Randy was expelled for the fall semester (blowing urinals off the wall was not something the school district really wanted to encourage) and it would be almost 10 years until our lives would intersect again.  During this time Randy served in the military, was married, divorced, seriously injured, and confined to a wheel chair.  The LDS Church assigned me to be the leader of a small congregation in a neighboring town and I saw Randy's name on the rolls.  I visited with him, found out what had occurred in his life and invited him to attend church, but he never came.  About a year later I received a phone call from his mother, who said Randy was getting married and wondered if I would perform the marriage.  I met with the couple as we made arrangements and then conducted the ceremony.  Randy was in his military uniform and came down the isle in his wheelchair.

I just find it a little strange that I would be asked to perform the marriage for someone that I expelled, but that is not the end of the story.  Randy's step-sister would become my secretary and when Randy's marriage didn't work out, he actually called me about five years later, saying he was getting married again and asked if I would perform his new marriage.  Unfortunately, I was no longer serving in a church role where I had the authority to officiate a marriage, but I was able to make arrangements for someone else to perform his marriage and I consider it a great honor since I had made the decision to expell him that Randy would even consider me.

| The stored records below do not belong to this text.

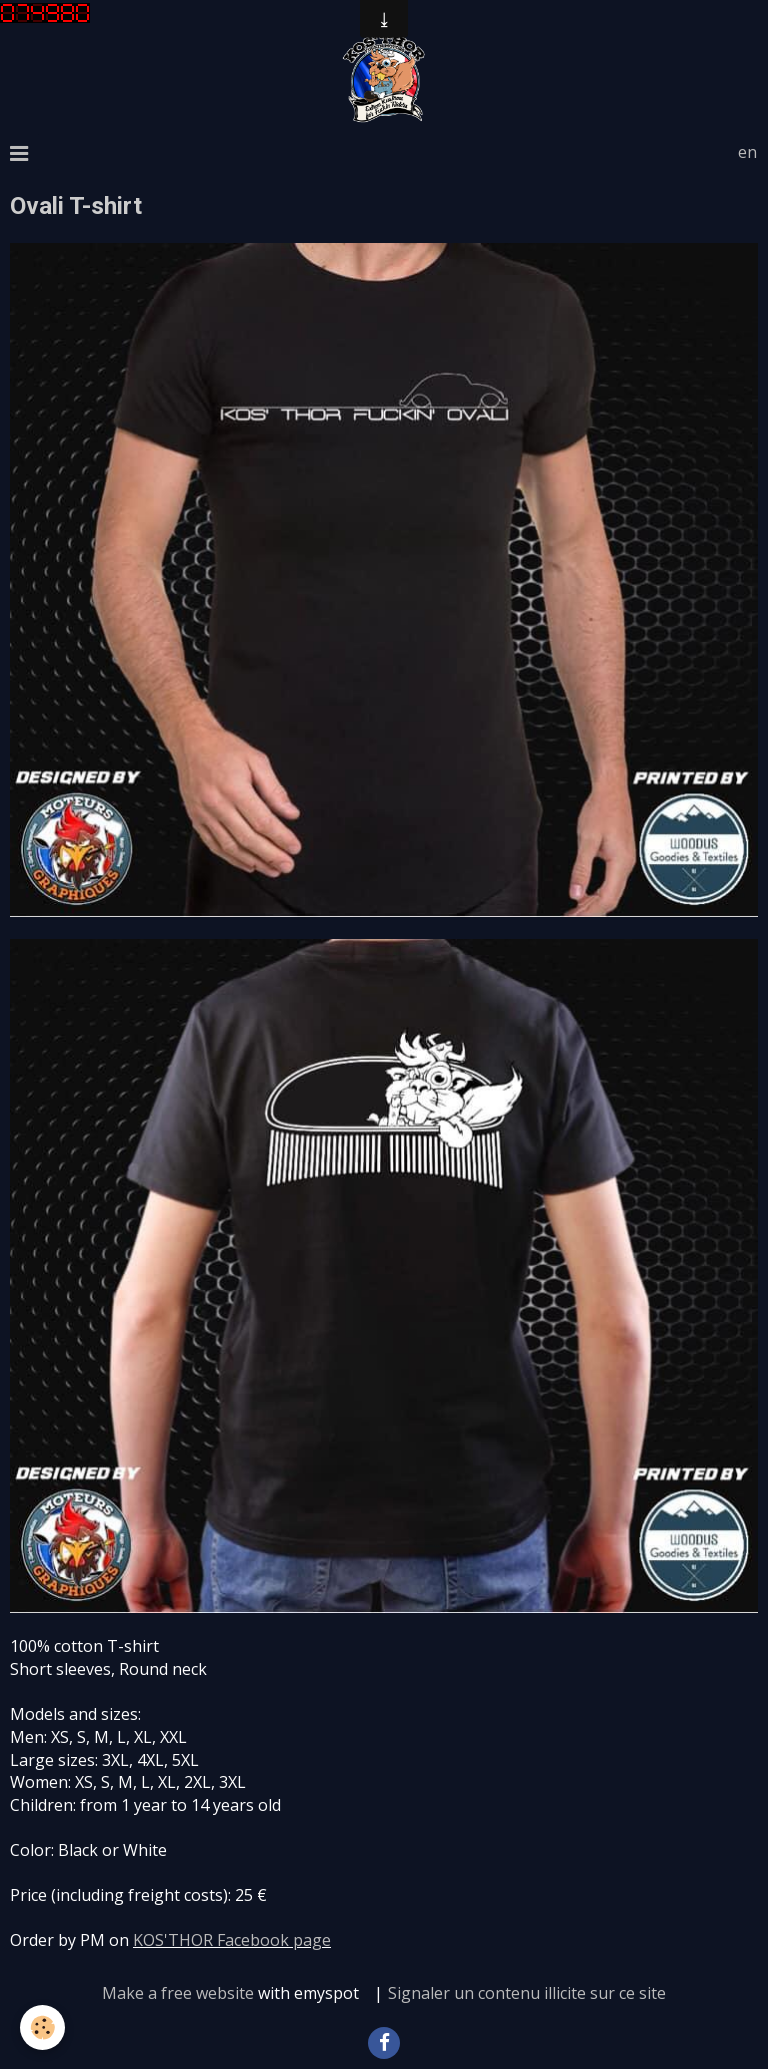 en (747, 152)
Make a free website (178, 1993)
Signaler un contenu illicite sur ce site (527, 1993)
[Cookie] (42, 2027)
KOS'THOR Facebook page (232, 1940) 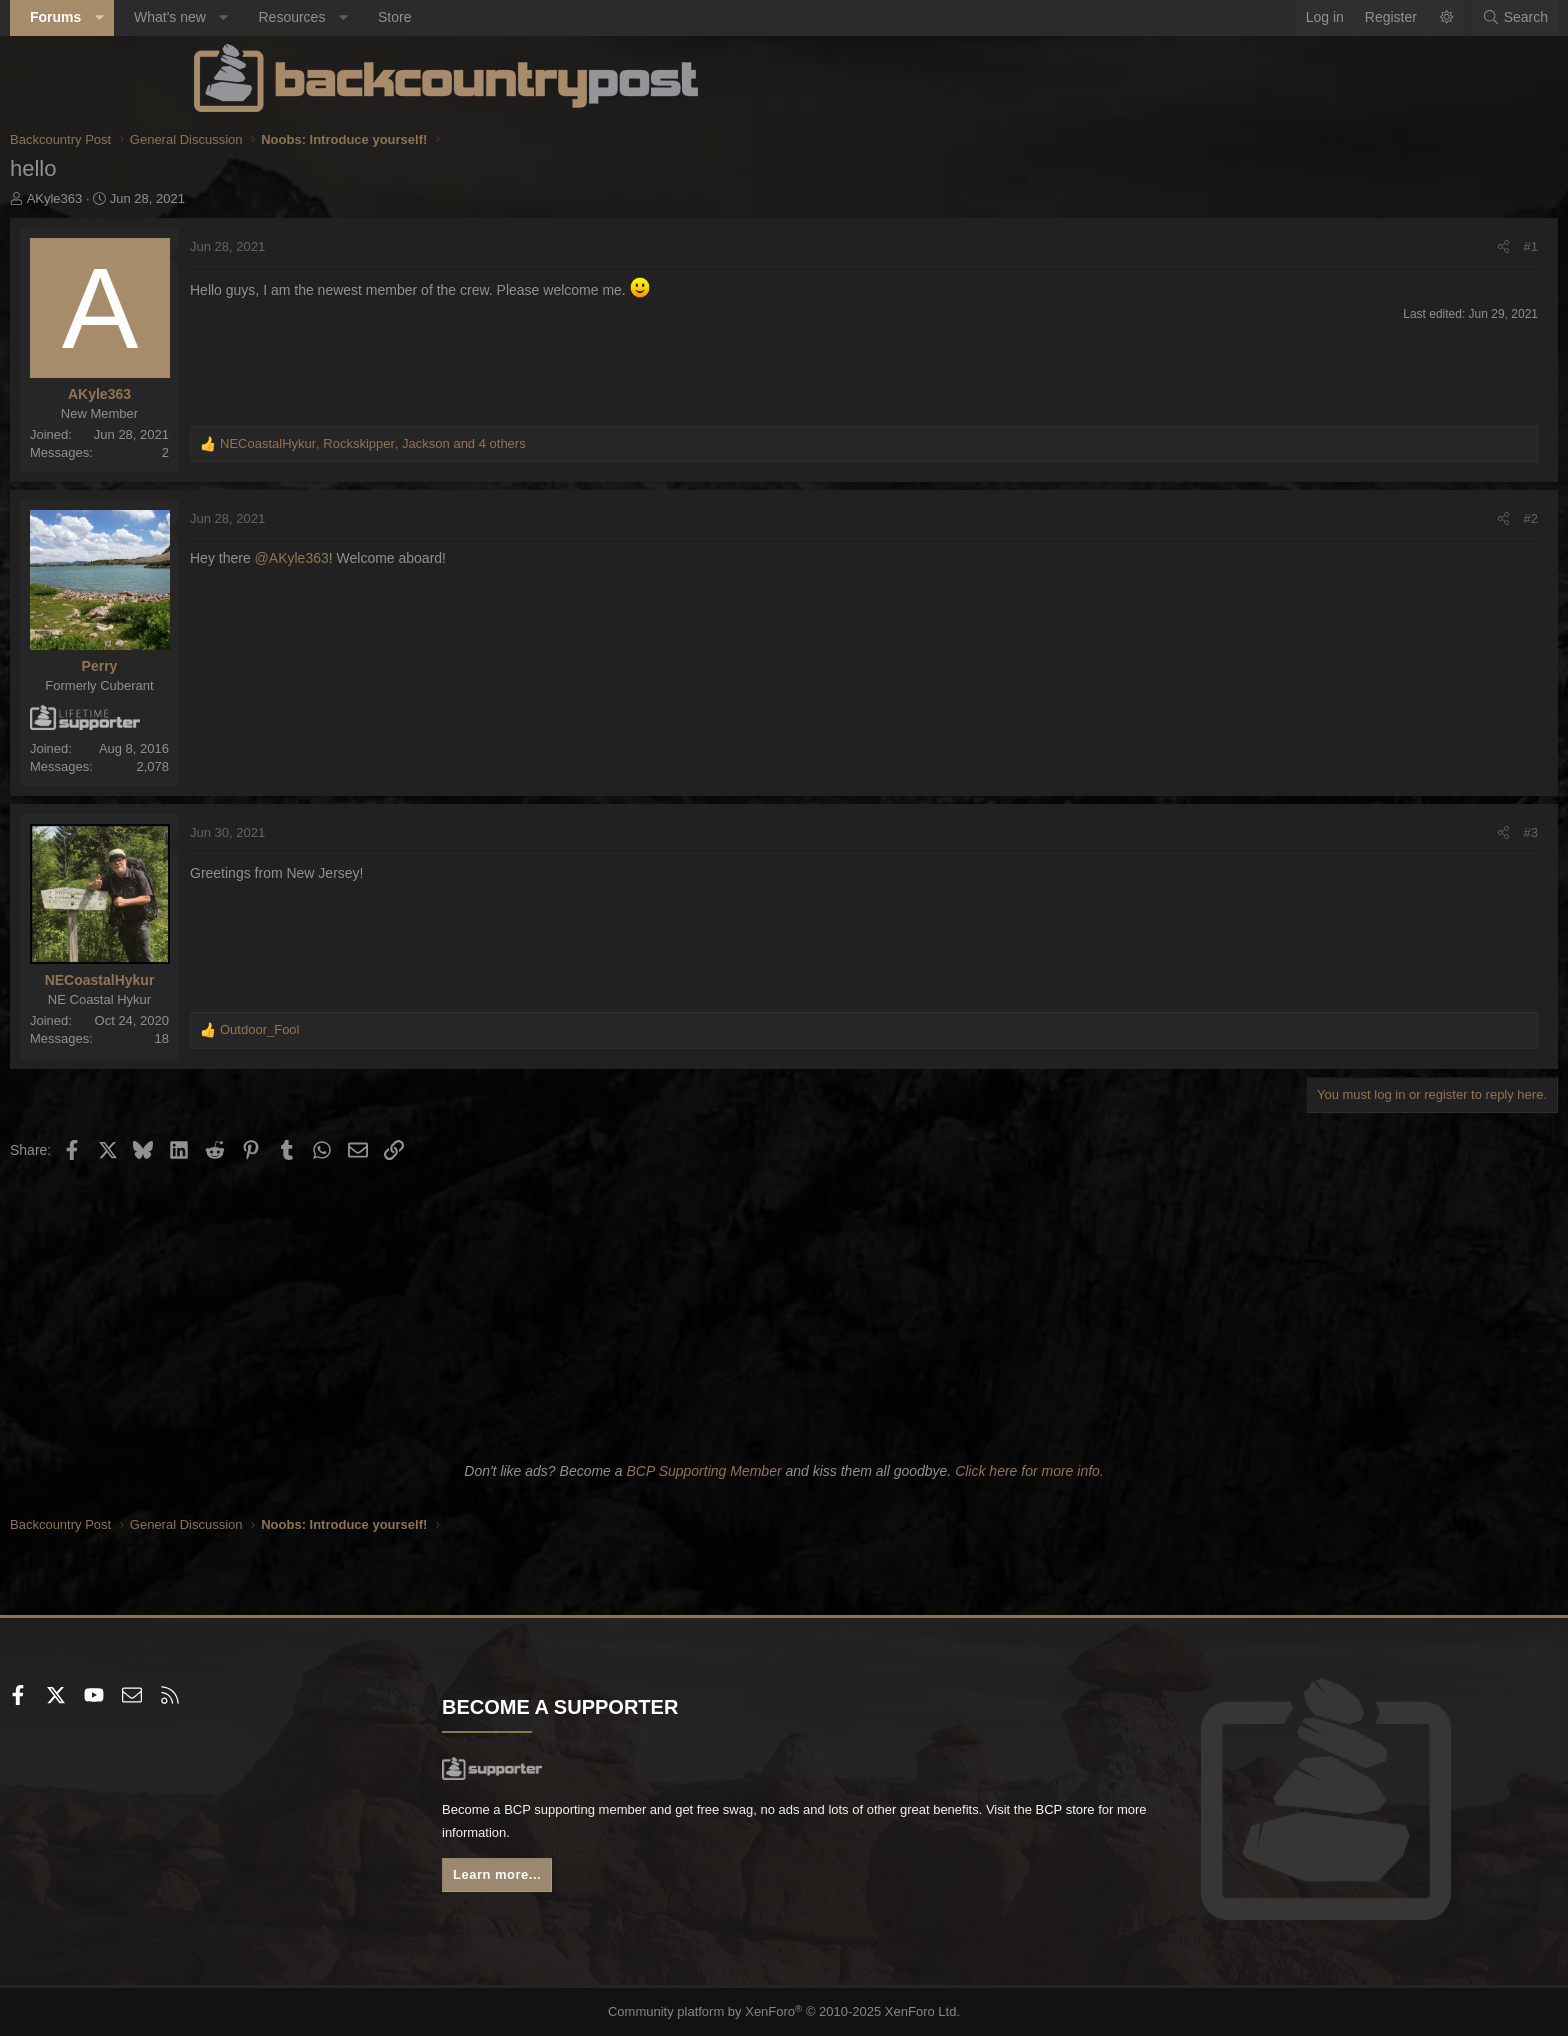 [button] (283, 18)
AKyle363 (239, 198)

While what happened with "Randy" is unusual, the expulsion for Greg (not his real name) and the subsequent events related to him seem like something from the Far Side; and therefore is worth the telling if only to make the point that people can change - and I mean really change.  I can't even remember the reason for the expulsion hearing, but it was evident Greg had a temper that could really get him in trouble.  It was what happened after he was expelled that makes him so memorable.  He threw a brick through the front window of the administrator who brought him to the hearing and then he used his pellet gun to shoot holes in the glass panel by our front door (see the pictures below) and our upstairs attic windows.  He also tried to shoot and break our front yard light bulbs, but they were constructed of heavy duty plastic so there was little damage.  Following this attack we took our address out of the phone book to avoid future problems from expelled students, but I remembered Greg because he knew where I lived and he got to me and my family.





Three years later I read about a shoot out between Greg and the police in a neighboring town.  No one was hurt, but gun shots were exchanged, resulting in Greg being arrested and locked up.  About 15 years later I met an individual who worked for the Oregon Parole and Probation Board, and so I asked about Greg, because I was concerned that he knew where we lived and felt he could be dangerous.  A short time later the person got back to me with the information that Greg had served his time and been released, and was somewhere out in the community, but there was no record where.  I didn't find that information very reassuring.

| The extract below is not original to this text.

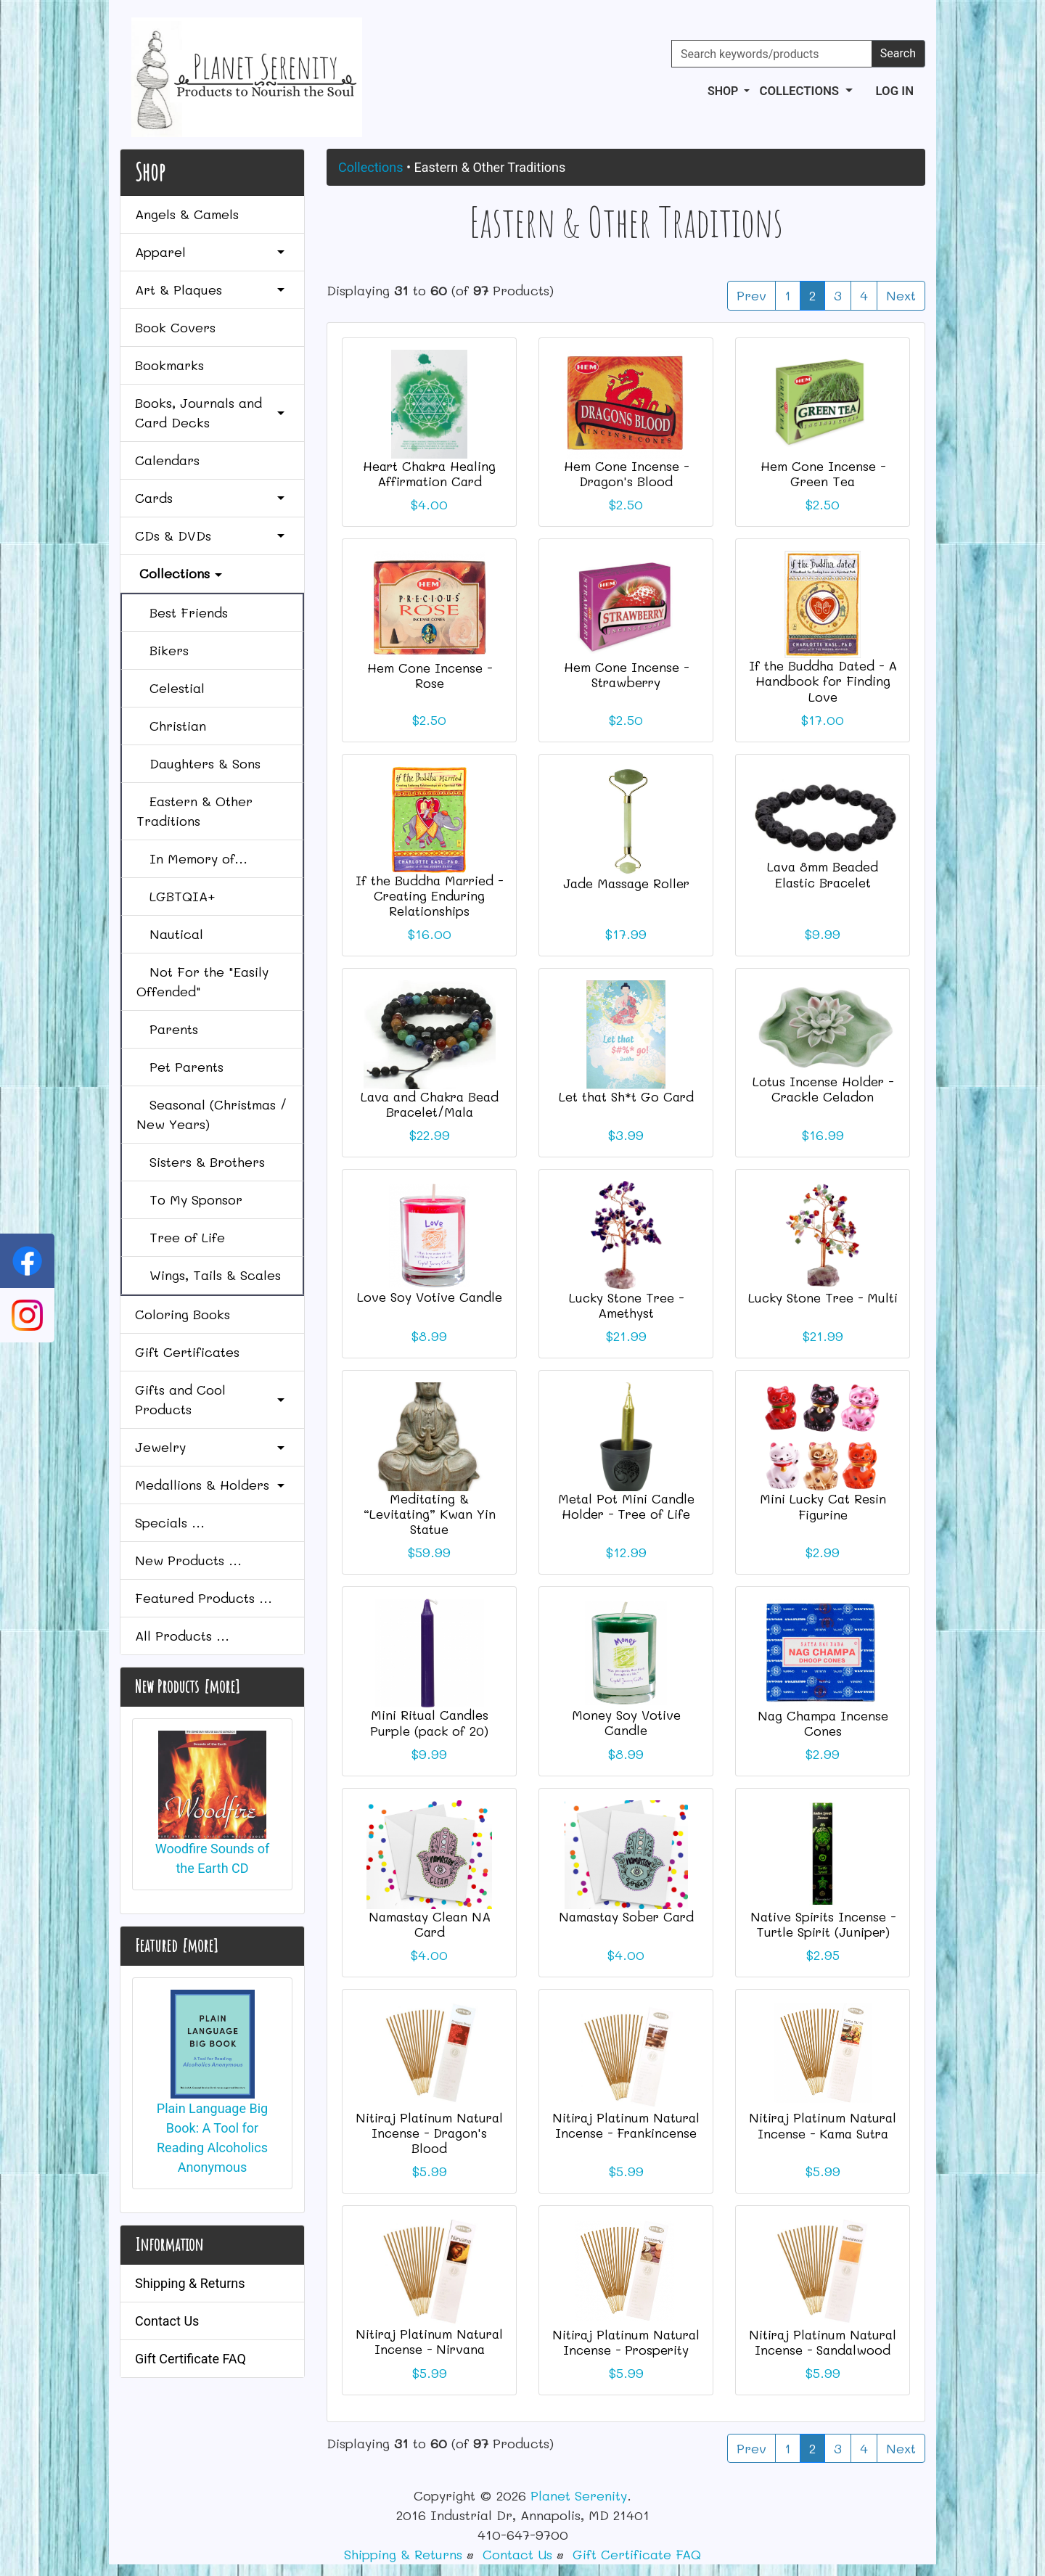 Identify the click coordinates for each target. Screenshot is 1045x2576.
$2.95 (823, 1955)
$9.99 (822, 934)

About a year later, there was a middle school student with the same last name as Greg who was making serious threats in the area.  Since I was on the county Student Threat Assessment Team, I was a part of the discussion and decision regarding what to do with this student.  He was required to meet with a mental health counselor and I asked the counselor to find out whether the student was in any way connected to Greg, and if so, where was Greg.  A couple week later the counselor reported back to the Student Threat Assessment Team and told me the student lived with a step-dad, but Greg (the one who shot at my house) was indeed a very close relative and he was back in town.  The counselor said that perhaps I had seen Greg because he was the person who stands on the overpass in town in a robe and a sign that either says REPENT or Jesus Loves You.

I have attached photos above of our front window that Greg shot and also of the new, improved Greg below.  It just goes to show that people really can change.  Can't you just feel the love?